- Oregon Counts 2020
- Oregon Counts 2020 is one of a number of organizations around the state working to ensure that Oregonians receive their fair share of federal resources and congressional representation over the next decade by encouraging full participation in the 2020 Census.
The year 2020 marks a breakthrough in technology and efficiency for the bureau: for the first time in history, people can respond to the Census anytime and anywhere: online, through the mail or on the phone. The agency was well prepared to deal with the challenges of social distancing required by the coronavirus crisis.
In 2010, the U.S. Census Bureau hired nearly a million people to travel door to door and collect information about family size, type of housing and race. This year, census takers would have been equipped with smart phones and tablets. They would have begun knocking on doors throughout the U.S. in May, visiting people in person who failed to “obey the law” and fill out the form by April 1, the official U.S. Census Day.
But the USCB’s door-to-door operations, like most things in the U.S., have come to a grinding halt as a result of the coronavirus. That’s why it is more important than ever to take 10 minutes and fill out the form online. Go to 2020Census.gov or call 1-844-330-2020. Also, check the mail. It is likely you received multiple letters with your census ID that will help the agency if you file using that number.
The census data is used to designate funds to each state based on its population. It also determines how states are represented in the U.S. Congress, and how the state draws lines for the state legislature and school districts.
Based on population estimates, Oregon is currently on track to gain a sixth congressional seat, as well as an additional vote in the electoral college, both based on census data.

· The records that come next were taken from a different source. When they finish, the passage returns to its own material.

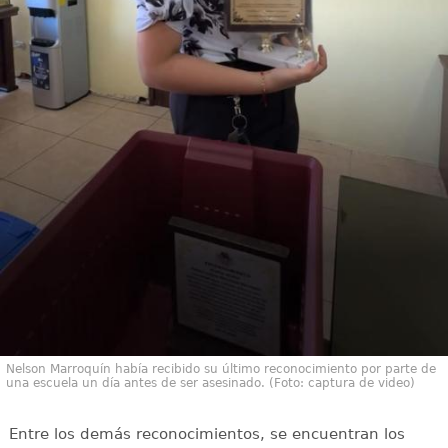
Nelson Marroquín había recibido su último reconocimiento por parte de
una escuela un día antes de ser asesinado. (Foto: captura de video)
Entre los demás reconocimientos, se encuentran los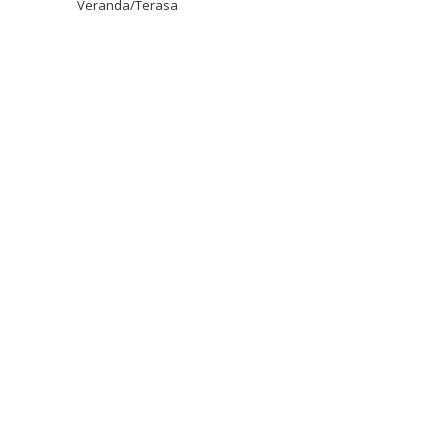
Veranda/Terasa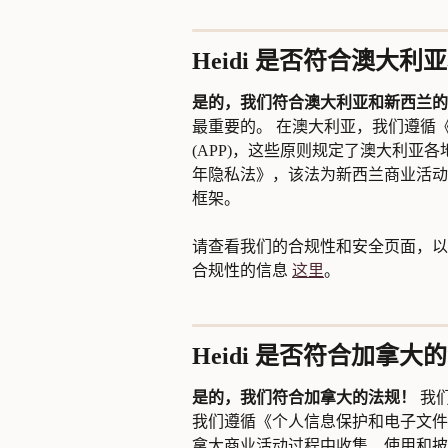
Heidi 是否符合澳大
是的，我们符合澳大利亚和新西兰的
最重要的。 在澳大利亚，我们遵循《
(APP)，这些原则规定了澳大利亚各
年隐私法》，该法为新西兰商业活动中
框架。
请查看我们的合规性和安全页面，以
合规性的信息 
这里
。
Heidi 是否符合加拿大
是的，我们符合加拿大的法规！
 我
我们遵循《个人信息保护和电子文件法
拿大商业活动过程中收集、使用和披露个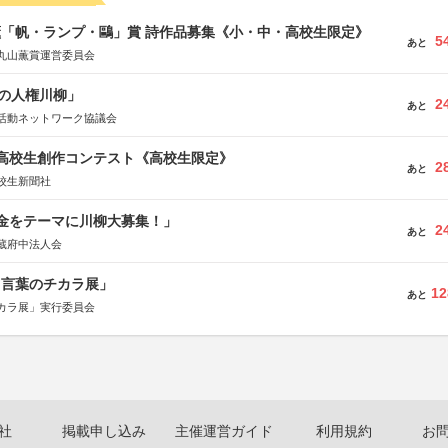
薫「帆・ランプ・鷗」賞 詩作品募集《小・中・高校生限定》
5
あと
丸山薫賞運営委員会
の人権川柳」
2
あと
活動ネットワーク協議会
国高校生創作コンテスト《高校生限定》
2
あと
校生新聞社
税金をテーマに川柳大募集！」
2
あと
蔵府中法人会
と言葉のチカラ展」
12
あと
カラ展」実行委員会
社
掲載申し込み
主催運営ガイド
利用規約
お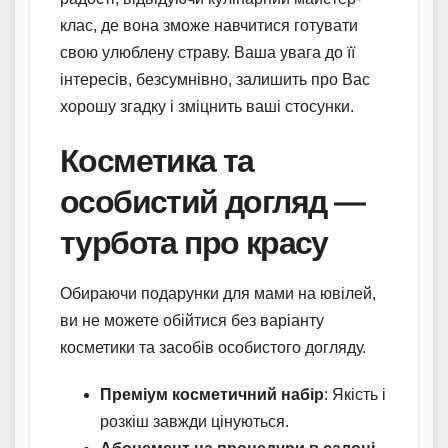
клас, де вона зможе навчитися готувати
свою улюблену страву. Ваша увага до її
інтересів, безсумнівно, залишить про Вас
хорошу згадку і зміцнить ваші стосунки.
Косметика та
особистий догляд —
турбота про красу
Обираючи подарунки для мами на ювілей,
ви не можете обійтися без варіанту
косметики та засобів особистого догляду.
Преміум косметичний набір
: Якість і
розкіш завжди цінуються.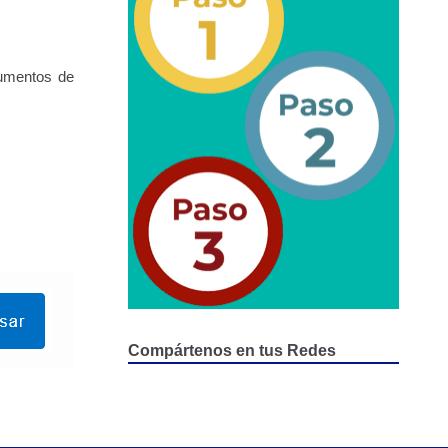
epositados en Estacionamiento de Guarda y Custodia
cumentos de
Compártenos en tus Redes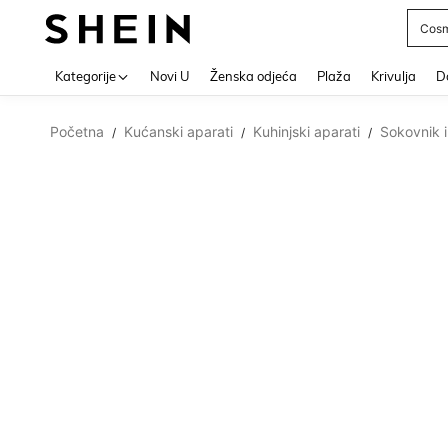
Post
Use up 
Kategorije
Novi U
Ženska odjeća
Plaža
Krivulja
Do
Početna
Kućanski aparati
Kuhinjski aparati
Sokovnik i
/
/
/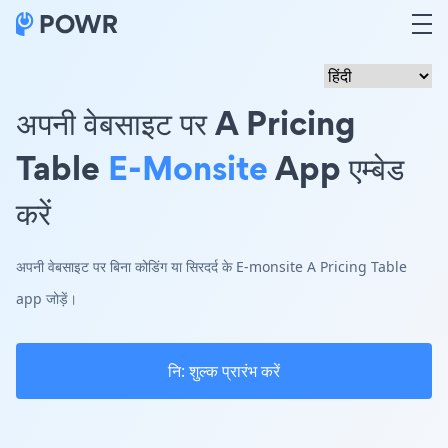
अपनी वेबसाइट पर A Pricing
Table
E-Monsite
App एम्बेड
करें
अपनी वेबसाइट पर बिना कोडिंग या सिरदर्द के E-monsite A Pricing Table
app जोड़ें।
नि: शुल्क प्रारंभ करें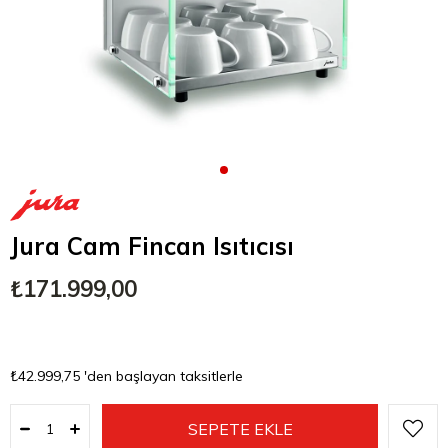
Jura Cam Fincan Isıtıcısı
₺171.999,00
₺42.999,75
'den başlayan taksitlerle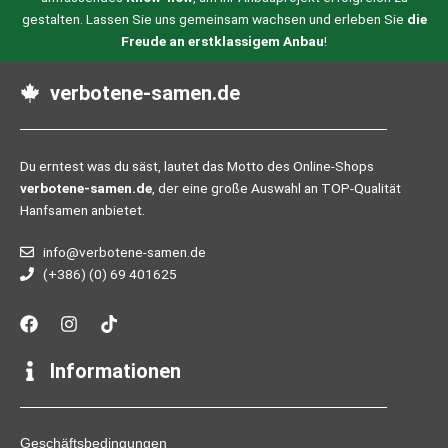
gestalten. Lassen Sie uns gemeinsam wachsen und erleben Sie
die
Freude an erstklassigem Anbau
!
verbotene-samen.de
Du erntest was du säst, lautet das Motto des Online-Shops
verbotene-samen.de
, der eine große Auswahl an TOP-Qualität
Hanfsamen anbietet.
info@verbotene-samen.de
(+386) (0) 69 401625
F
I
T
a
n
i
c
s
k
e
t
t
Informationen
b
a
o
o
g
k
o
r
k
a
Geschäftsbedingungen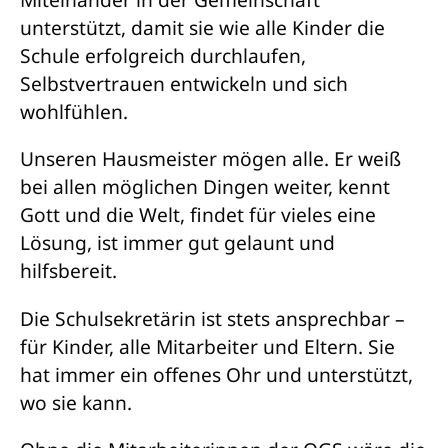
unterstützt, damit sie wie alle Kinder die
Schule erfolgreich durchlaufen,
Selbstvertrauen entwickeln und sich
wohlfühlen.
Unseren Hausmeister mögen alle. Er weiß
bei allen möglichen Dingen weiter, kennt
Gott und die Welt, findet für vieles eine
Lösung, ist immer gut gelaunt und
hilfsbereit.
Die Schulsekretärin ist stets ansprechbar –
für Kinder, alle Mitarbeiter und Eltern. Sie
hat immer ein offenes Ohr und unterstützt,
wo sie kann.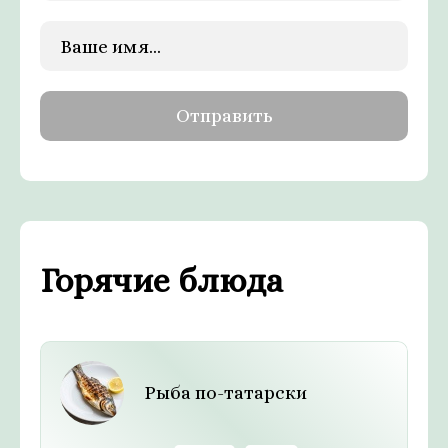
Горячие блюда
Рыба по-татарски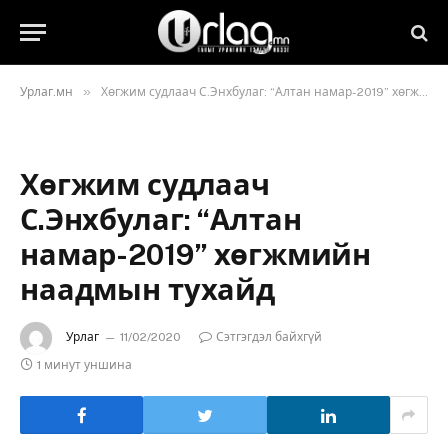
»
Урлаг.мн
Хөгжим судлаач С.Энхбулаг: “Алтан намар-2019” хөгжмийн наадмын тухайд
Хөгжим судлаач
С.Энхбулаг: “Алтан
намар-2019” хөгжмийн
наадмын тухайд
Урлаг
11/02/2020
Сэтгэгдэл байхгүй
1 минут уншина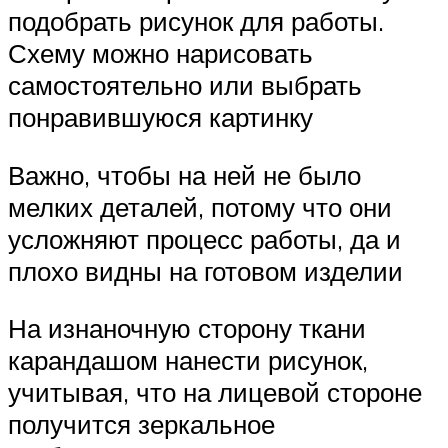
подобрать рисунок для работы.
Схему можно нарисовать
самостоятельно или выбрать
понравившуюся картинку
Важно, чтобы на ней не было
мелких деталей, потому что они
усложняют процесс работы, да и
плохо видны на готовом изделии
На изнаночную сторону ткани
карандашом нанести рисунок,
учитывая, что на лицевой стороне
получится зеркальное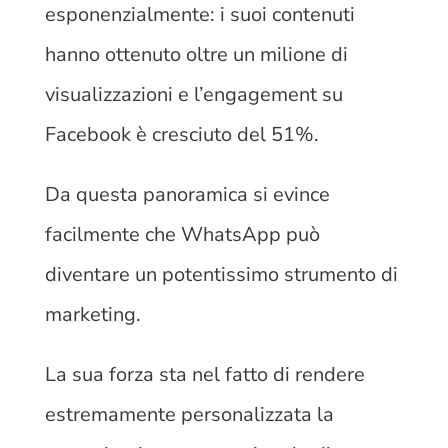
esponenzialmente: i suoi contenuti
hanno ottenuto oltre un milione di
visualizzazioni e l’engagement su
Facebook è cresciuto del 51%.
Da questa panoramica si evince
facilmente che WhatsApp può
diventare un potentissimo strumento di
marketing.
La sua forza sta nel fatto di rendere
estremamente personalizzata la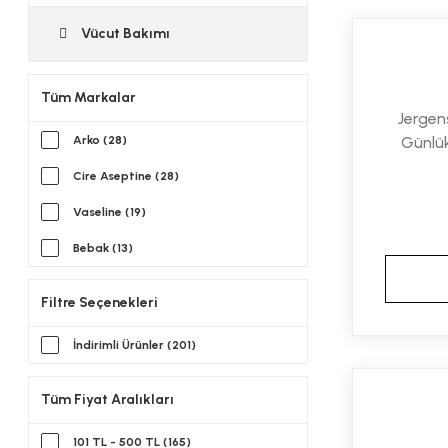
Vücut Bakımı
Tüm Markalar
Jergen
Arko (28)
Günlü
Cire Aseptine (28)
Vaseline (19)
Bebak (13)
Nivea (10)
Filtre Seçenekleri
Sancak Vazelin (8)
İndirimli Ürünler (201)
Alldermo (6)
Aveeno (6)
Tüm Fiyat Aralıkları
Rosense (6)
101 TL - 500 TL (165)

But a huge challenge for the USCB throughout its 200 year history has been counting people who don't fit conventional molds: people who don't live in houses, or have many people within the same home, or live with two different parents or have immigrant status. Often it is people who struggle with poverty, racism and other forms of discrimination that haven't been counted in past decades. Both the bureau itself and hundreds of census advocate organizations across the country are trying to change this for the 2020 Census.
“Historically when the Census has been conducted, there are certain people who are missed,” said Rachel Haakenson, Director of Marketing & Communications for NeighborImpact. “These are called ‘hard to reach populations’ and include people who are homeless, the minority community, people with no address or phone number.”
- Laurel Brauns
- Second reminder from the U.S. Census Bureau ordering me to respond now!
Thousands of people in Central Oregon don’t have access to a computer or a stable internet connection, especially now that the libraries are closed and many public access hotspots for free Wifi have closed their doors to abide by social distancing orders.
Making It Count
NeighborImpact is one of dozens of “census assistance centers” around the state tasked with tracking down at-risk or under represented populations. This could include those living in rural areas, the LBGTQ community and the Latino community, Haakenson said. While the staff at NeighborImpact cannot legally fill out the census paperwork for other people, they can assist people in accessing technology, while finding creative ways to encourage participation.
“Our most powerful tool, our personal relationship [with NI clients] has been taken away, at least temporarily,” said Eric Flowers, the census outreach manager for NeighborImpact. “So we’re relying on social media, creating an awareness campaign. We’re gamifying this with raffles, give-a-ways, online bingo games, anything we can do....”
The State of Oregon receives an estimated $13 to $15 billion a year in federal funding driven by the census count, Flowers said. This equals roughly $3,200 per person per year.
“Over a 10-year period, every person that’s not counted could cost the State $35,000 or more,” Flowers said. “It also strengthens [Oregon’s] voice in Washington [D.C.]. We rely a lot on federal funding for roads, schools and hospitals. It benefits all Oregonians.”
The count is used to determine funding for Medicaid, Medicare, the Supplemental Nutrition Assistance Program, SNAP for Women, Infants and Children and many other programs that may touch the lives of populations that struggle with issues of poverty.
While NeighborImpact originally intended to set up a census station in its lobby, with most of its staff working from home and the offices closed to clients, Flowers and other census assistance advocates around the state are brainstorming other ways to reach people. He is running social media campaigns, working with guests in the Bend Shelter, and plans to work through other established NeighborImpact channels like food banks and partner organizations.
He said many of NeighborImpact’s clients actually do have phones; for some, it is one of their few possessions. People can qualify for an Oregon Lifeline cell phone and data plan if they receive other forms of assistance like SNAP. This is one reason why using social media to promote the Census may be an effective way to reach people who don’t have an address.
“The message we’re really trying to get out is to let people know there’s really funding implications to not participating,” Flowers said. “Of course the current situation makes it harder for us. The very people who are least likely to take the Census are the ones most likely to benefit from it.”